Le Vénitien Marco Polo (1254-1324) a été l’un des premiers voyageurs européens à explorer longuement l’Asie au Moyen Âge, en suivant les « routes de la Soie » et en passant de longues années en Chine, au service des empereurs mongols. A son retour définitif en Europe, il a rédigé, dans un français mêlé d’italien, La Description du monde (ou Le Devisement du monde). Il décrit dans ce livre l’ensemble des nombreuses provinces du gigantesque empire mongol qui s’étendait alors du Pacifique à la Méditerranée. Il explique, pour les voyageurs et les marchands, les ressources de chaque province, les particularités de ses habitants et les risques ou les difficultés pour s’y rendre. Il évoque aussi les curiosités rencontrées, les animaux exotiques, les richesses inépuisables, la splendeur des villes, ce qui explique que texte soit aussi connu sous le titre de Livre des merveilles. Ce livre a connu un grand succès et a notamment inspiré d’autres voyageurs qui, comme Christophe Colomb, souhaitaient découvrir les merveilles de l’Orient.
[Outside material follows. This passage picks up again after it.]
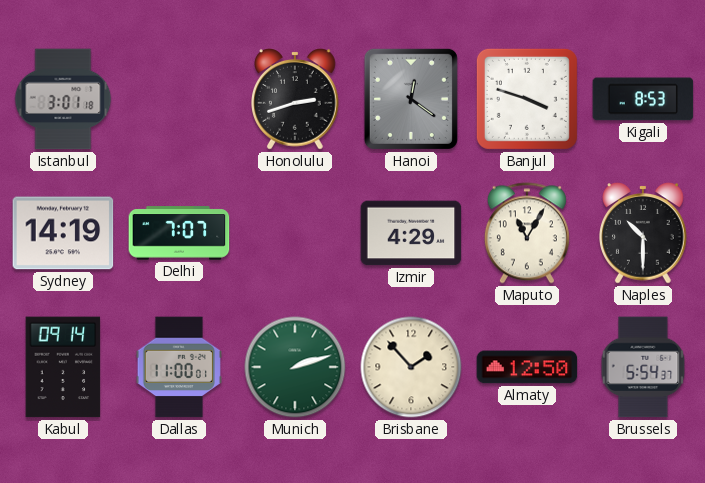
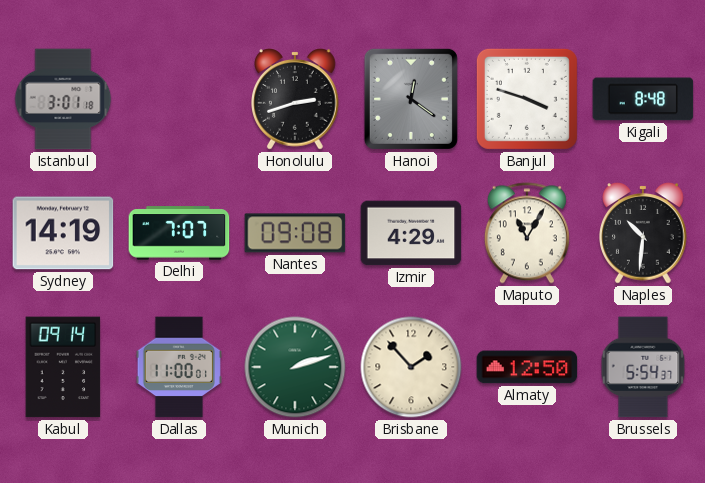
Kigali: 8:53 -> 8:48
Nantes: none -> 09:08
Naples: 10:30 -> 10:31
Le livre est souvent répétitif, certaines provinces sont décrites de manière mécanique, sous forme de notices assez sèches. L’abondance des merveilles et des richesses décrites a par ailleurs fait douter très tôt de l’authenticité du récit de Marco Polo, mais certains passages décrivent de manière vivante et intéressante le mode de vie des populations très variées de l’empire mongol. Même s’il était issu d’une famille de commerçants et initialement guidé par l’appât du gain, Marco Polo a su faire preuve d’une grande curiosité et mettre à profit ses voyages pour découvrir de nouvelles cultures bien qu’il ne les ait pas toujours comprises.
Un extrait (p. 313 de l’édition de la collection « Lettres gothiques » du Livre de poche) :
« CXXIX. Le pays d’Yibin.
Yibin est un pays à l’est. Quand on part du Yunnan oriental, on chevauche douze journées le long d’un fleuve, où on trouve des villes et des villages ; mais il n’y a là rien d’autre qui mérite d’être rappelé. Quand on a cheminé douze journées le long du fleuve, on trouve un pays nommé Yibin, qui est grand et illustre. Les gens sont idolâtres [d'une religion autre que juive, chrétienne ou musulmane] et ils sont au Grand Khan. Ils sont marchands et vivent du commerce et de l’artisanat. Sachez qu’ils font des draps avec des écorces d’arbres qui sont très agréables à mettre l’été. Ils sont de bons soldats. Ils usent du papier-monnaie : sachez que désormais nous sommes sur le territoire où on utilise les billets du Grand Khan. Il y a là tant de lions que nul ne pourrait dormir la nuit hors de chez soi sans être mangé par ces lions. Et même quand on navigue sur ce fleuve de nuit, si on ne s’éloigne pas bien de la rive, les lions viennent avec vous jusque dans les bateaux et ils mangent tous ceux qu’ils peuvent attraper. N’était une assistance que les hommes reçoivent, personne ne pourrait voyager dans ce pays à cause de la grande quantité de lions qui s’y trouvent et qui sont très grands et farouches ».